For many years, General Electric – the world’s largest industrial group – played only a minor role in the European market. The company maintained a very strong focus on the domestic U.S. market, with growth potential expected mostly from emerging economies such as China or Brazil.
But now of all times, when Europe is troubled by financial woes and the refugee crisis, GE is changing its course. The first step in this new direction was the largest takeover in GE’s history last year, when the company acquired large parts of French engineering group Alstom. But this venture has not yet satisfied GE’s drive for expansion in Europe and, more specifically, in Germany.
“Germany’s small and medium-sized enterprises and car manufacturers represent some of the best companies in the world. It simply is the place to be. And we definitely want to improve in Germany,” Jeff Immelt, chief executive of GE, told Handelsblatt. The top manager also signaled that he is open for additional acquisitions.

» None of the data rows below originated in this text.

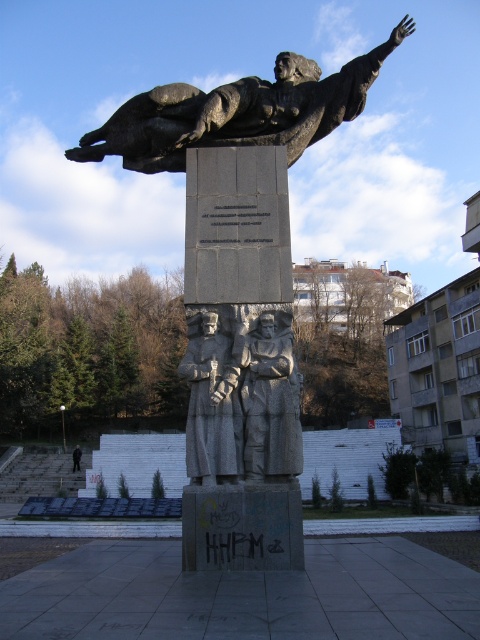 Question: Which point is closer to the camera?

Choices:
 (A) bronze statue at center
 (B) gray stone statue at center
 (C) dark gray stone statue at center

Answer: (A)

Question: Which object is closer to the camera taking this photo?

Choices:
 (A) bronze statue at upper center
 (B) granite statue at center
 (C) bronze statue at center
 (D) gray stone statue at center

Answer: (C)

Question: From the image, what is the correct spatial relationship of bronze statue at upper center in relation to gray stone statue at center?

Choices:
 (A) above
 (B) below

Answer: (A)

Question: Can you confirm if bronze statue at center is thinner than bronze statue at upper center?

Choices:
 (A) no
 (B) yes

Answer: (B)

Question: Does bronze statue at center have a lesser width compared to gray stone statue at center?

Choices:
 (A) no
 (B) yes

Answer: (A)

Question: Estimate the real-world distances between objects in this image. Which object is farther from the dark gray stone statue at center?

Choices:
 (A) bronze statue at upper center
 (B) granite statue at center

Answer: (A) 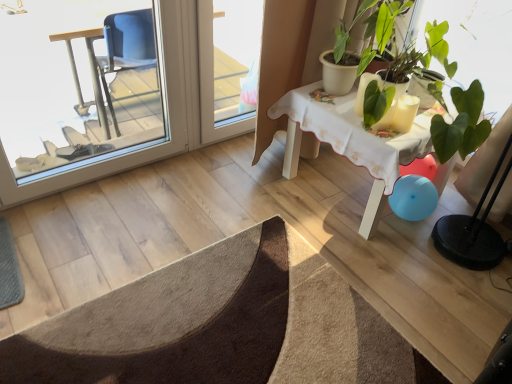 Question: Does point (16, 193) appear closer or farther from the camera than point (396, 124)?

Choices:
 (A) closer
 (B) farther

Answer: (B)

Question: From the image's perspective, is transparent glass screen door at left, placed as the second screen door when sorted from right to left, positioned above or below white glossy candle at upper right?

Choices:
 (A) above
 (B) below

Answer: (A)

Question: Based on their relative distances, which object is farther from the transparent plastic screen door at upper center, which ranks as the 2th screen door in left-to-right order?

Choices:
 (A) white wooden table at upper right
 (B) brown textured doormat at lower left
 (C) white glossy candle at upper right
 (D) transparent glass screen door at left, placed as the second screen door when sorted from right to left

Answer: (B)

Question: Which object is the closest to the transparent plastic screen door at upper center, which ranks as the 2th screen door in left-to-right order?

Choices:
 (A) transparent glass screen door at left, which is the first screen door from left to right
 (B) white wooden table at upper right
 (C) white glossy candle at upper right
 (D) brown textured doormat at lower left

Answer: (A) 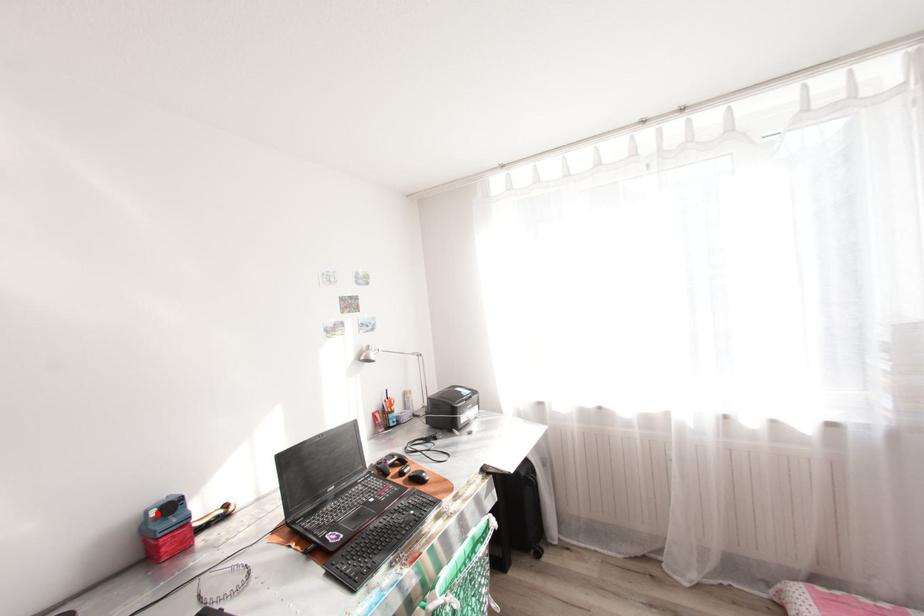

GE is a long-standing rival and role model of growth for the Munich-based Siemens group. Both companies make wind turbines, power converters and train locomotives, but with $117 billion in revenue, $28 billion of which is realized in Europe, GE is larger than Siemens by a wide margin. Lately, Siemens has been able to gain some ground under its incumbent CEO, Joe Kaeser, achieving a turnover of €76 billion, or $86 billion last year.
But now Mr. Immelt has decided to launch a counter offensive.